Se dice en el barrio

Milagros

Desde hace tiempo, le pidió a su comadre que dejara que Milagros se fuera con ella. Cuando murió su marido, le transfirieron la pensión de él. ¡Qué bueno! Ya podía estar tranquila, sin tener que seguir de sirvienta en casas ajenas: cada vez se siente más vieja y cansada; admira a aquellas que, aun con cincuenta años de servicio, siguen con los hijos o hasta los nietos de los primeros patrones.

Desde la muerte de su esposo, lo que de verdad le había estado pesando era vivir sola: para el velorio de él, por ejemplo, los hijos pudieron venir; pero se regresaron pronto: en la fábrica, en la frontera, nunca les dan tantos días libres; además, el viaje hasta acá les sale muy caro. Desde entonces, los sonidos en su casa fueron sólo los que ella misma hacía.
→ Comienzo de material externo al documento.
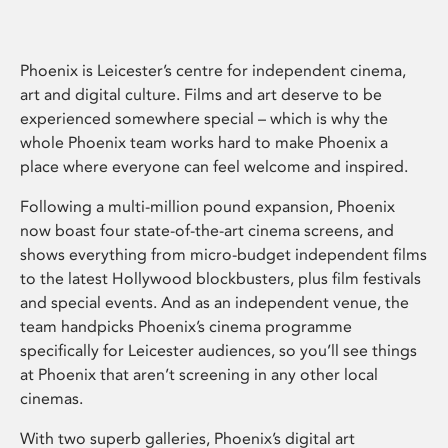
Phoenix is Leicester’s centre for independent cinema,
art and digital culture. Films and art deserve to be
experienced somewhere special – which is why the
whole Phoenix team works hard to make Phoenix a
place where everyone can feel welcome and inspired.
Following a multi-million pound expansion, Phoenix
now boast four state-of-the-art cinema screens, and
shows everything from micro-budget independent films
to the latest Hollywood blockbusters, plus film festivals
and special events. And as an independent venue, the
team handpicks Phoenix’s cinema programme
specifically for Leicester audiences, so you’ll see things
at Phoenix that aren’t screening in any other local
cinemas.
With two superb galleries, Phoenix’s digital art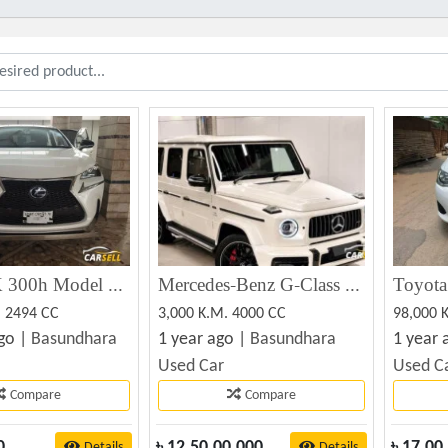
Luxes NX 300h Model Hard Jeep ToyotaCrop 2014 Registration 2019 Tax Token & Fitness Update Toyota
Mercedes-Benz G-Class G63 V8 BITURBO 2023
. 2494 CC
3,000 K.M. 4000 CC
98,000 
go |
Basundhara
1 year ago |
Basundhara
1 year 
Used Car
Used C
Compare
Compare
0
৳
12,50,00,000
৳
17,00
Details
Details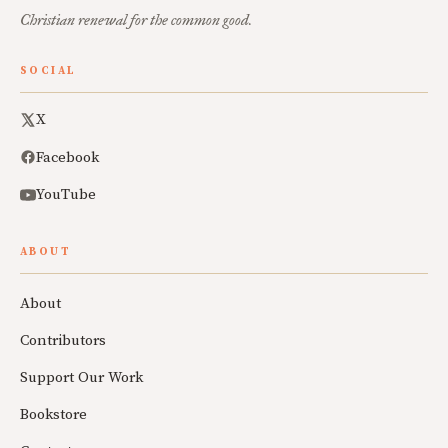
Christian renewal for the common good.
SOCIAL
X
Facebook
YouTube
ABOUT
About
Contributors
Support Our Work
Bookstore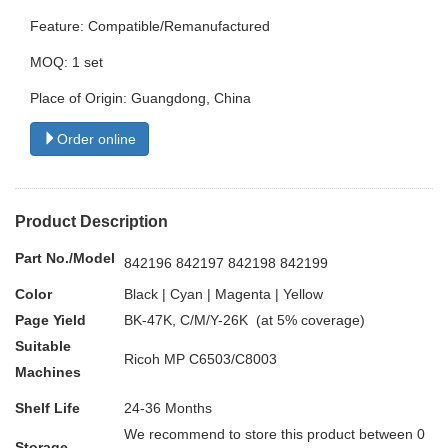
Feature: Compatible/Remanufactured
MOQ: 1 set
Place of Origin: Guangdong, China
Order online
Product Description
Part No./Model
842196 842197 842198 842199
Color
Black | Cyan | Magenta | Yellow
Page Yield
BK-47K, C/M/Y-26K (at 5% coverage)
Suitable
Ricoh MP C6503/C8003
Machines
Shelf Life
24-36 Months
We recommend to store this product between 0
Storage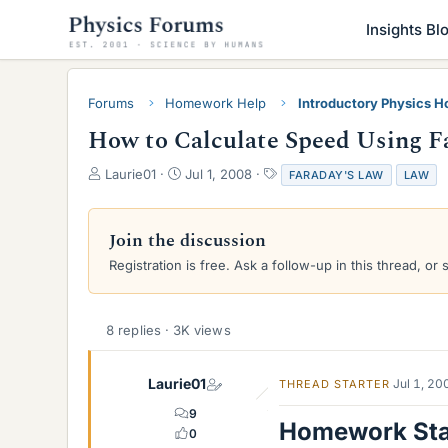
Insights Bl
Forums
Homework Help
Introductory Physics 
How to Calculate Speed Using F
T
S
T
Laurie01
Jul 1, 2008
FARADAY'S LAW
LAW
h
t
a
r
a
g
e
r
s
Join the discussion
a
t
Registration is free. Ask a follow-up in this thread, or 
d
d
s
a
t
t
a
e
8 replies · 3K views
r
t
e
Laurie01
Jul 1, 20
THREAD STARTER
r
9
Homework St
0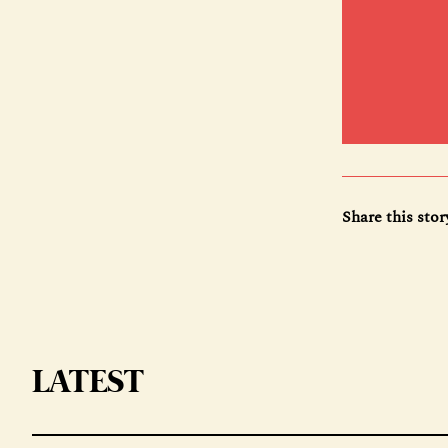
Share this stor
LATEST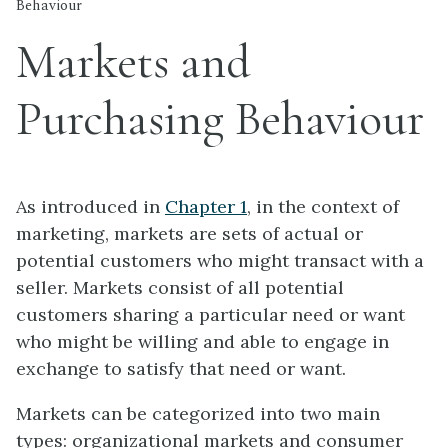
Behaviour
Markets and
Purchasing Behaviour
As introduced in
Chapter 1
, in the context of
marketing, markets are sets of actual or
potential customers who might transact with a
seller. Markets consist of all potential
customers sharing a particular need or want
who might be willing and able to engage in
exchange to satisfy that need or want.
Markets can be categorized into two main
types: organizational markets and consumer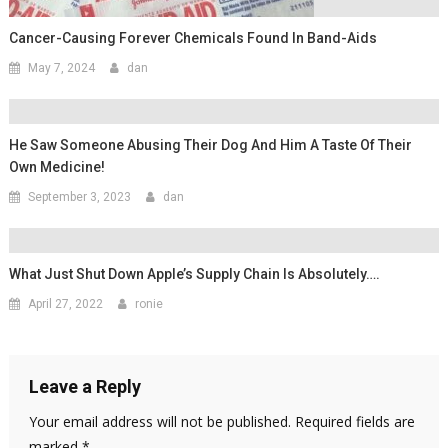
Cancer-Causing Forever Chemicals Found In Band-Aids
May 7, 2024
dan
He Saw Someone Abusing Their Dog And Him A Taste Of Their
Own Medicine!
September 3, 2023
dan
What Just Shut Down Apple’s Supply Chain Is Absolutely….
April 27, 2022
ronie
Leave a Reply
Your email address will not be published.
Required fields are
marked
*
Por esa razón, Felisa invitó a su ahijada. Hasta se comprometió a enviarla todos los días a la secundaria y, después, a que hiciera una carrera; le prometió lo que fuera, con tal de que se viniera a vivir con ella y la acompañara. Además, le ofreció a Milagros su apoyo, porque bien sabía que los chamacos de hoy la tienen difícil: con frecuencia, los padres están desempleados o muy mal pagados; la casa de muchos de ellos está ya en ruinas, y ¿con qué ojos la van a reparar?; el transporte público está cada vez peor: les cambiaron la ruta o ya no hay servicio; las calles se vuelven llenas de basura y peligrosas, porque las autoridades se han desentendido de ellas. Por eso, cuando se dice que los jóvenes son el futuro del país, muchos se preguntan por cuál futuro apostamos, si ni siquiera atendemos a nuestros muchachos.
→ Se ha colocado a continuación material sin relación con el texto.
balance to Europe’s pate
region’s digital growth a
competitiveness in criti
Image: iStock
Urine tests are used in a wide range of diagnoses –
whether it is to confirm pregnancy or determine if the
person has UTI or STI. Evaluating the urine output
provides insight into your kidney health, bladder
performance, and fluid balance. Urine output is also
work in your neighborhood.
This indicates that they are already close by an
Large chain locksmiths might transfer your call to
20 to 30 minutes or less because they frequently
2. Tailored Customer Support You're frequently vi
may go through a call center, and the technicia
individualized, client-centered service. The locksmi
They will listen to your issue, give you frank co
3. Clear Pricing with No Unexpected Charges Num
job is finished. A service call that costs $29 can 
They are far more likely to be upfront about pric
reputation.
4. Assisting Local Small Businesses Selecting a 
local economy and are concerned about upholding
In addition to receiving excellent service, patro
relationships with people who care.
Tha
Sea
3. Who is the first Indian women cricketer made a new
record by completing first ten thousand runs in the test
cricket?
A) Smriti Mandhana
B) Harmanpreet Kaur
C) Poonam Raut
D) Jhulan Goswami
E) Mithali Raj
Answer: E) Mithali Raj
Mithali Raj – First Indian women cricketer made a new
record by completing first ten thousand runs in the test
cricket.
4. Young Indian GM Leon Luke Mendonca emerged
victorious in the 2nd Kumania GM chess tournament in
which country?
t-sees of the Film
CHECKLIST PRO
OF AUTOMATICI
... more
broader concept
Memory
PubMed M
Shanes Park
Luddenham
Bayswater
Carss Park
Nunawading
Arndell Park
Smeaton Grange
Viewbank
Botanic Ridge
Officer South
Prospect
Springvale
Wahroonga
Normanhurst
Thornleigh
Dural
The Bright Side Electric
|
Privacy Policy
Pasaron los días desde que su ahijada llegó a vivir a su casa. Desde entonces, Felisa jura que en su vida se produjo un milagro. Aunque esa muchacha siempre deja todo tirado, es muy descuidada y no se acomide fácil ni a preparar la comida, la vivienda retomó una luz que desde hacía años no se veía; algo cambió tanto que, en su rededor, parecía que todo estrenara el primer día de la creación.
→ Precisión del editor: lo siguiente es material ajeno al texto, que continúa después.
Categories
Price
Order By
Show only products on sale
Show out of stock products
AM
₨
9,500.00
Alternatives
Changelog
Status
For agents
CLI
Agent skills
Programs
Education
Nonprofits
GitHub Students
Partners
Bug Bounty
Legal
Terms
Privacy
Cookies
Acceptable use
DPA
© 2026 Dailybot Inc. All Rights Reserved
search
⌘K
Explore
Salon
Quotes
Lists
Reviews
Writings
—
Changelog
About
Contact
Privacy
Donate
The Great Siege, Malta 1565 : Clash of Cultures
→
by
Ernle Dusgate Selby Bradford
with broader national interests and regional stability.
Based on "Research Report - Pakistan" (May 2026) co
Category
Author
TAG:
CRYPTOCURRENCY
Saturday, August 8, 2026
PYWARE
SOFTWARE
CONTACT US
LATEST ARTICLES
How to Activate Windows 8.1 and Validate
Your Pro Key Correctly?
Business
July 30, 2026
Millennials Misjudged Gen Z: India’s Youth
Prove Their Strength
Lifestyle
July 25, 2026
A Felisa hoy le sucede que, con frecuencia, se detiene a mitad de la canción que tararea mientras barre o trapea la vivienda, y hace un recuento de lo que ha cambiado. Antes de que Milagros viniera a vivir con ella, trabajaba en la casa de unos señores que la trataban muy bien; de ellos, con frecuencia, decía: “no me puedo quejar; me tratan muy bien, con todas las consideraciones que usted se pueda imaginar. Cuando voy de compras al mercado, para la comida de mis patrones, me detengo en un puesto y me pongo a platicar con los marchantes o con las señoras que, igual que yo, van de compras para sus patrones”.

Entonces, Felisa presumía de que las demás criadas la envidiaban, “porque me pagaban mejor −explicaba−, me daban más días libres, podía yo quedarme en su casa si así lo necesitaba, me ayudaban para criar a mis hijos. No me podía quejar: me iba bien con mis patrones. Pero algo no me dejaba tranquila. Mis hijos no querían estudiar, y se la pasaban en la calle. Ya lo saben ustedes: con el mayor me fue peor: se escapó de la casa, cuando todavía era un mocoso de 15 años, y no lo pude encontrar, aunque nunca dejé de buscarlo. Me imaginaba lo peor: que, tal vez, lo hubieran matado; o que estuviera escondido con esos vagos con los que siempre se juntaba; o que llevara una vida de prángana, en la peor miseria. Después me enteré de que se había ido a Matamoros, a Reynosa o por ahí. Mi otro hijo me dijo que se iba a buscarlo y que, cuando lo encontrara, me lo iba a traer. Pero no. Él también se quedó por allá. Afortunadamente, cuando murió su papá, mi marido, vinieron ellos al entierro, aunque se fueron lueguito. Pero quedé más tranquila sabiendo, al menos, que tenían trabajo y cada uno ya hizo allá su vida. ¡Qué Dios me los bendiga y les vaya bien!”. Con estos pensamientos se la pasaba la señora; nunca había recuperado la tranquilidad.

Pero ahora, que vive con ella Milagros, esta niña le ha hecho honor a su nombre, y le ha dado a Felisa suficientes motivos para que ella viva contenta los últimos años de vida.